New pricing on PTP (micro) shafts, starting at $65/dz. untill they are gone.

Glen Thurber/Arrow Dynamics
www.nitrostinger.com


----------



## paheadhunter (Apr 12, 2011)

How short can one cut these shafts without affecting the tapering if the shaft?


----------



## Arrow Dynamics (Sep 3, 2010)

The PTP have a 14 inch parallel portion in the front and a two inch parallel portion in the nock end. The shafts are 100% carbon and Made in the USA.


----------



## Blazinpond (Sep 16, 2008)

Awesome prices!

Are you discontinuing the PTP stingers?


----------



## Arrow Dynamics (Sep 3, 2010)

No, getting rid of my leftover stock and trying to give a good deal on some American made shafts.


----------



## arennick (Jan 20, 2006)

Do you ship to international addresses?

I can't seem to enter my address on the website as it requires a US post code.
Can I complete the order via emails and PayPal?

Regards,
Alan


----------



## Arrow Dynamics (Sep 3, 2010)

Send the info over thru e-mail.


----------



## arennick (Jan 20, 2006)

Arrow Dynamics said:


> Send the info over thru e-mail.


Cheers!

Will do that now.

Regards,
Alan


----------



## Hit-em (Oct 3, 2002)

What are the specs on these shafts that you're selling ?


----------



## Arrow Dynamics (Sep 3, 2010)

+-/ .003
+/- 5 grains


----------



## GaBear (Jun 17, 2002)

Do these come with the outserts for screw in broadheads???


----------



## gansettx (Dec 25, 2010)

Really interested but would like to know if these are the Nitro Stingers or the Stinger PTP's on your website?
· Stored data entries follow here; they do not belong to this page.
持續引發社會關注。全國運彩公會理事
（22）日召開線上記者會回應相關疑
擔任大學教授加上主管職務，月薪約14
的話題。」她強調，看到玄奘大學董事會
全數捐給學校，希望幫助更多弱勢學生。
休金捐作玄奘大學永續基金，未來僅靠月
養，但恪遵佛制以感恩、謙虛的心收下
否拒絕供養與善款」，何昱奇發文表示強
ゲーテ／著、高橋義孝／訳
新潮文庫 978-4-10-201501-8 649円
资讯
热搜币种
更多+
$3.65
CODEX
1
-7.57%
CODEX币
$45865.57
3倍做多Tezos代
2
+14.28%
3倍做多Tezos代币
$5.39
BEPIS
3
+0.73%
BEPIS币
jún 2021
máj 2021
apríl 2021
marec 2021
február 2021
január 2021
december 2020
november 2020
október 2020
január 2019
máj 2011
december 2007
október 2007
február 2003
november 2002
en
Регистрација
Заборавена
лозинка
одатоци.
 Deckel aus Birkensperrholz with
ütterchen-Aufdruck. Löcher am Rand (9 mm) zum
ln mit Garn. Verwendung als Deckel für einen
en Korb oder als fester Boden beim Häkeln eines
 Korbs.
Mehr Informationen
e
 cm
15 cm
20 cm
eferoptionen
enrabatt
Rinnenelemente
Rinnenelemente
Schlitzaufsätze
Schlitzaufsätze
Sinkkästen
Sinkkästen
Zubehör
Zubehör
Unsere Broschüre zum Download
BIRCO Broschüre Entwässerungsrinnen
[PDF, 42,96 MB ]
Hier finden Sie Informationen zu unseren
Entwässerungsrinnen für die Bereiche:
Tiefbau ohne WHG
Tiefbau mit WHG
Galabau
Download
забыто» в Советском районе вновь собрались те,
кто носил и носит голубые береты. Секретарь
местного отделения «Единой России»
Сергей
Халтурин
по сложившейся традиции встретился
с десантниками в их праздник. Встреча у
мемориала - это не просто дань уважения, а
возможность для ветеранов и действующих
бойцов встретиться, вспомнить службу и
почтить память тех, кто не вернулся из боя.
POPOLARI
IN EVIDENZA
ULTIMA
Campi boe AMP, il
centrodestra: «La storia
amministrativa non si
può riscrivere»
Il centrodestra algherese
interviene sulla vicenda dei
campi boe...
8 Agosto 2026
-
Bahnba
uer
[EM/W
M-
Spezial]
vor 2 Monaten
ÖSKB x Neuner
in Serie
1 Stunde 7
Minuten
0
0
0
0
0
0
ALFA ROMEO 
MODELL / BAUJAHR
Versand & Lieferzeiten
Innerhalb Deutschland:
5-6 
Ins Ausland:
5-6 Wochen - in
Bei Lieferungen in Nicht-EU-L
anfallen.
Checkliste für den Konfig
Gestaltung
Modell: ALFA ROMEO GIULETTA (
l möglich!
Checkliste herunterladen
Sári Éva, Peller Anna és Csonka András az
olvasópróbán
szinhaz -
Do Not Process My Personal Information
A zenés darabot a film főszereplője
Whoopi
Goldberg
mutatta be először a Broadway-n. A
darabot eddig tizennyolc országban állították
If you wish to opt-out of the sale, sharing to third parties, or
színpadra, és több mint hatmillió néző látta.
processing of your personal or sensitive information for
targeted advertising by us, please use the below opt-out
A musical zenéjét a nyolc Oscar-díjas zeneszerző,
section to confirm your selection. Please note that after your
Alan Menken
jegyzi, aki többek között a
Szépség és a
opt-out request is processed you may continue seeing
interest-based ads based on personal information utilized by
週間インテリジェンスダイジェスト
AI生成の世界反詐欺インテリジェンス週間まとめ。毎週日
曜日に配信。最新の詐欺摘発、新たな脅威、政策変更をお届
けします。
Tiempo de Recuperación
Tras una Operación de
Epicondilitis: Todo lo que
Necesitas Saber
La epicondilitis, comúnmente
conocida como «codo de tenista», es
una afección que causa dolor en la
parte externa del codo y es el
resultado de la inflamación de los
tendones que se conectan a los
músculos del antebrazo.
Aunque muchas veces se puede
The tolerances you give are only available on the Nitro stingers but the post above asks if your discontinuing Stinger PTP. Please clarify so I know what I'd be receiving, Thanks.


----------



## Arrow Dynamics (Sep 3, 2010)

The PTP are a micro shaft, they take a insert with a g-nock.


----------



## DBLLNGR (Mar 15, 2007)

can they take a regular glue in point? if so what size will look at buying some of these


----------



## valleysteve (Mar 19, 2010)

PM sent 

Sent from my DROID RAZR using Tapatalk 2


----------